Yesterday was a rough day. It seemed that no matter what I did I could not get on top of all of the responsibilities in my life. I felt like I was in one of those "Get Smart" episodes where the walls were closing in on me and crushing my brain. By the end of the day my blood pressure was running high and my heart was beating a steady base rhythm in my head. I was so exhausted I couldn't even think.

I always feel guilty when I am not able to be strong. I feel like I let everyone around me down, especially Joe and Brenna, both who need me to be strong for them, and most of all God. I know that the main problem is that I failed to walk in God's strength yesterday. I tried, oh so hard I tried, to do it on my own, but couldn't.

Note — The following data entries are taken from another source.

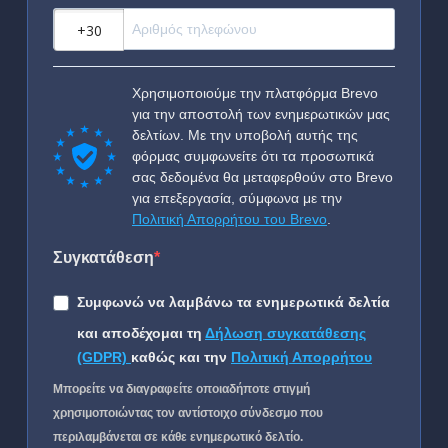
?
Χρησιμοποιούμε την πλατφόρμα Brevo
για την αποστολή των ενημερωτικών μας
δελτίων. Με την υποβολή αυτής της
φόρμας συμφωνείτε ότι τα προσωπικά
σας δεδομένα θα μεταφερθούν στο Brevo
για επεξεργασία, σύμφωνα με την
Πολιτική Απορρήτου του Brevo
.
Συγκατάθεση
Συμφωνώ να λαμβάνω τα ενημερωτικά δελτία
και αποδέχομαι τη
Δήλωση συγκατάθεσης
(GDPR)
καθώς και την
Πολιτική Απορρήτου
Μπορείτε να διαγραφείτε οποιαδήποτε στιγμή
χρησιμοποιώντας τον αντίστοιχο σύνδεσμο που
περιλαμβάνεται σε κάθε ενημερωτικό δελτίο.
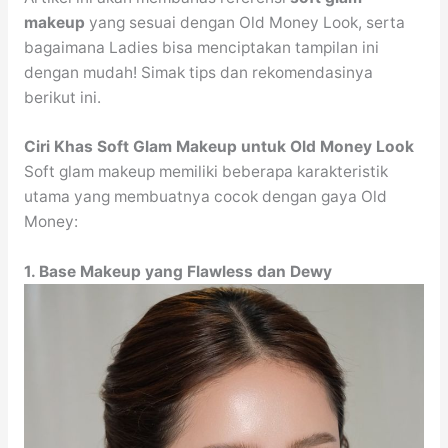
makeup
yang sesuai dengan Old Money Look, serta
bagaimana Ladies bisa menciptakan tampilan ini
dengan mudah! Simak tips dan rekomendasinya
berikut ini.
Ciri Khas Soft Glam Makeup untuk Old Money Look
Soft glam makeup memiliki beberapa karakteristik
utama yang membuatnya cocok dengan gaya Old
Money:
1. Base Makeup yang Flawless dan Dewy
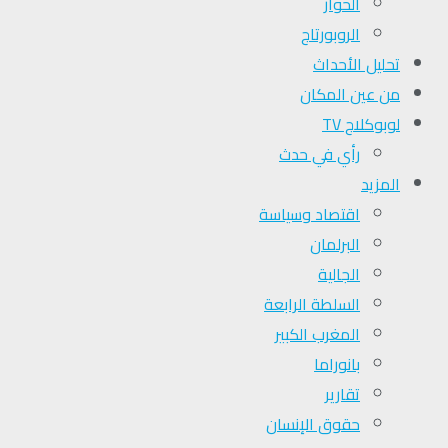
الحوار
الروبورتاج
تحلیل الأحداث
من عين المكان
لوبوكلاج TV
رأي في حدث
المزيد
اقتصاد وسياسة
البرلمان
الجالية
السلطة الرابعة
المغرب الكبير
بانوراما
تقارير
حقوق الإنسان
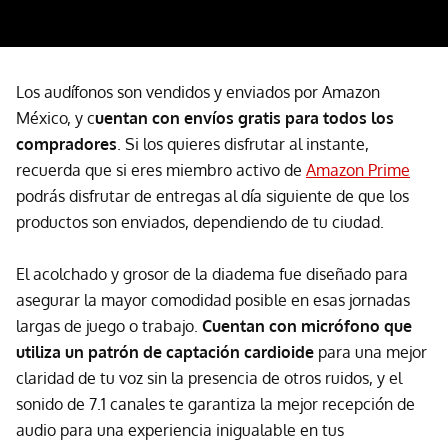
Los audífonos son vendidos y enviados por Amazon
México, y c
uentan con envíos gratis para todos los
compradores
. Si los quieres disfrutar al instante,
recuerda que si eres miembro activo de
Amazon Prime
podrás disfrutar de entregas al día siguiente de que los
productos son enviados, dependiendo de tu ciudad.
El acolchado y grosor de la diadema fue diseñado para
asegurar la mayor comodidad posible en esas jornadas
largas de juego o trabajo.
Cuentan con micrófono que
utiliza un patrón de captación cardioide
para una mejor
claridad de tu voz sin la presencia de otros ruidos, y el
sonido de 7.1 canales te garantiza la mejor recepción de
audio para una experiencia inigualable en tus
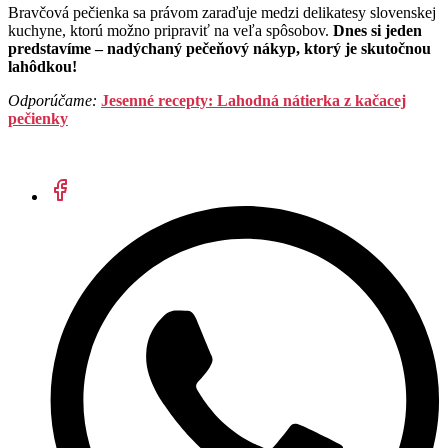
Bravčová pečienka sa právom zaraďuje medzi delikatesy slovenskej
kuchyne, ktorú možno pripraviť na veľa spôsobov.
Dnes si jeden
predstavíme – nadýchaný pečeňový nákyp, ktorý je skutočnou
lahôdkou!
Odporúčame:
Jesenné recepty: Lahodná nátierka z kačacej
pečienky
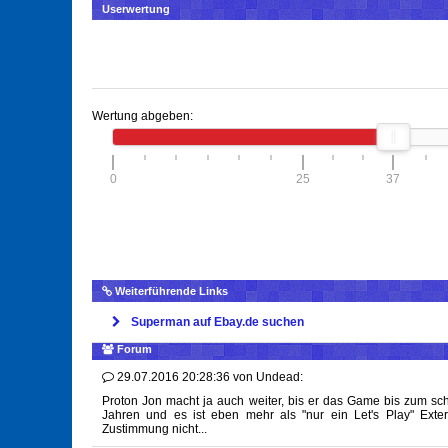
Userwertung
Wertung abgeben:
0
25
37
Weiterführende Links
Superman auf Ebay.de suchen
Forum
29.07.2016 20:28:36
von
Undead:
Proton Jon macht ja auch weiter, bis er das Game bis zum schl
Jahren und es ist eben mehr als "nur ein Let's Play" Exte
Zustimmung nicht...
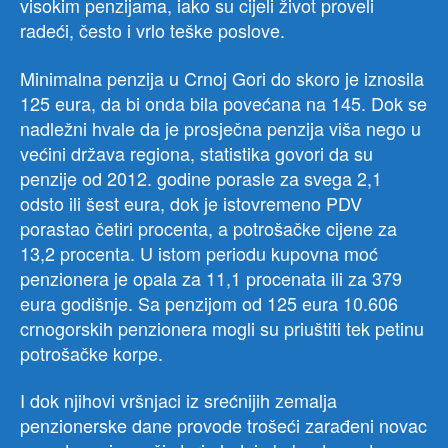
visokim penzijama, iako su cijeli život proveli
radeći, često i vrlo teške poslove.
Minimalna penzija u Crnoj Gori do skoro je iznosila
125 eura, da bi onda bila povećana na 145. Dok se
nadležni hvale da je prosječna penzija viša nego u
većini država regiona, statistika govori da su
penzije od 2012. godine porasle za svega 2,1
odsto ili šest eura, dok je istovremeno PDV
porastao četiri procenta, a potrošačke cijene za
13,2 procenta. U istom periodu kupovna moć
penzionera je opala za 11,1 procenata ili za 379
eura godišnje. Sa penzijom od 125 eura 10.606
crnogorskih penzionera mogli su priuštiti tek petinu
potrošačke korpe.
I dok njihovi vršnjaci iz srećnijih zemalja
penzionerske dane provode trošeći zarađeni novac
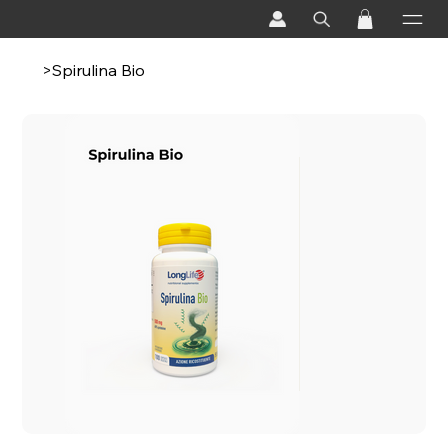
>
Spirulina Bio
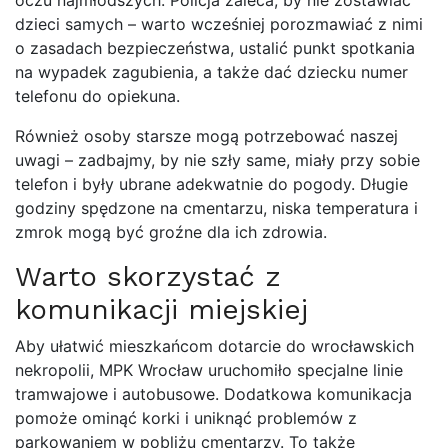
dzieci samych – warto wcześniej porozmawiać z nimi
o zasadach bezpieczeństwa, ustalić punkt spotkania
na wypadek zagubienia, a także dać dziecku numer
telefonu do opiekuna.
Również osoby starsze mogą potrzebować naszej
uwagi – zadbajmy, by nie szły same, miały przy sobie
telefon i były ubrane adekwatnie do pogody. Długie
godziny spędzone na cmentarzu, niska temperatura i
zmrok mogą być groźne dla ich zdrowia.
Warto skorzystać z
komunikacji miejskiej
Aby ułatwić mieszkańcom dotarcie do wrocławskich
nekropolii, MPK Wrocław uruchomiło specjalne linie
tramwajowe i autobusowe. Dodatkowa komunikacja
pomoże ominąć korki i uniknąć problemów z
parkowaniem w pobliżu cmentarzy. To także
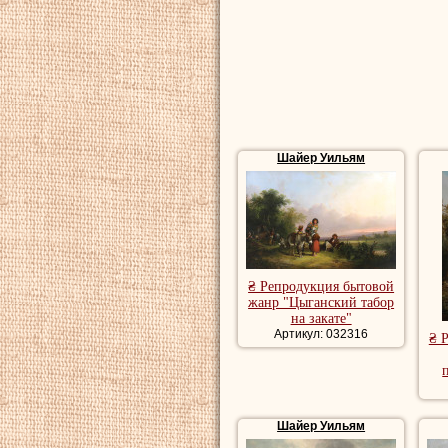
Шайер Уильям
₴ Репродукция бытовой
жанр "Цыганский табор
на закате"
Артикул: 032316
₴ 
Шайер Уильям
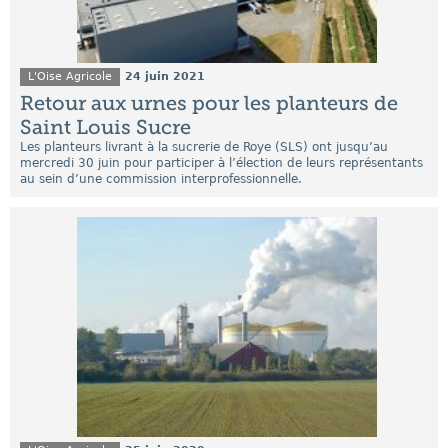
L'Oise Agricole
24 juin 2021
Retour aux urnes pour les planteurs de
Saint Louis Sucre
Les planteurs livrant à la sucrerie de Roye (SLS) ont jusqu’au
mercredi 30 juin pour participer à l’élection de leurs représentants
au sein d’une commission interprofessionnelle.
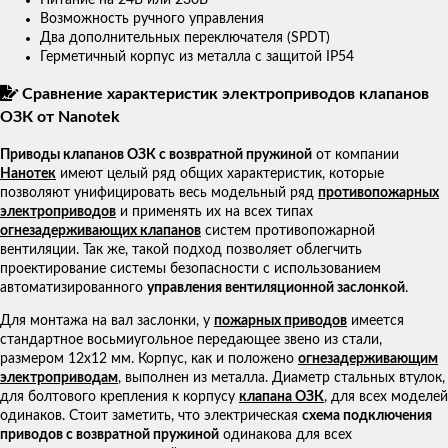
Возможность ручного управления
Два дополнительных переключателя (SPDT)
Герметичный корпус из металла с защитой IP54
Сравнение характеристик электроприводов клапанов
ОЗК от Nanotek
Приводы клапанов ОЗК с возвратной пружиной
от компании
Нанотек
имеют целый ряд общих характеристик, которые
позволяют унифицировать весь модельный ряд
противопожарных
электроприводов
и применять их на всех типах
огнезадерживающих клапанов
систем противопожарной
вентиляции. Так же, такой подход позволяет облегчить
проектирование системы безопасности с использованием
автоматизированного
управления вентиляционной заслонкой
.
Для монтажа на вал заслонки, у
пожарных приводов
имеется
стандартное восьмиугольное передающее звено из стали,
размером 12х12 мм. Корпус, как и положено
огнезадерживающим
электроприводам
, выполнен из металла. Диаметр стальных втулок,
для болтового крепления к корпусу
клапана ОЗК
, для всех моделей
одинаков. Стоит заметить, что электрическая
схема подключения
приводов с возвратной пружиной
одинакова для всех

This morning as Brenna and I did our morning devotions I realized that I am just so full of grief there is no room for anything else. God gave me two scriptures. The first was from Psalms 23
"He leads me beside still waters, He restores my soul."
In my mind the song by Matt Redman "You Never Let Go"started playing. http://www.youtube.com/watch?v=RB1NJV3rG6k . I AM walking through the valley of death, I have been for a long time now. God showed me day before yesterday that I have had the attitude that I will just endure this valley with His help and someday I will emerge back into the light. That is wrong thinking though. I am walking with the Light, with the Life. In the valley, where I walk so close to Him is where I learn to live and walk in life and light.

It is the second verse that God gave me that really got me though. 2 Chronicles 16:9a  
"The eyes of the Lord search the whole earth in order to strengthen those whose hearts are fully committed to Him." 
 Wow, God is searching to comfort me, to strengthen me. Not to chastise me for being week or for failing to walk in strength, but JUST to strengthen me. Condemnation, it always comes from us, never from God. So I laid my grief down at His feet and climbed into His arms and laid my head on His shoulder and wept. He comforts me. Ps 94:18-20 

"I cried out, “I am slipping!”
but Your unfailing love, O Lord, supported me.
When doubts filled my mind,
Your comfort gave me renewed hope and cheer."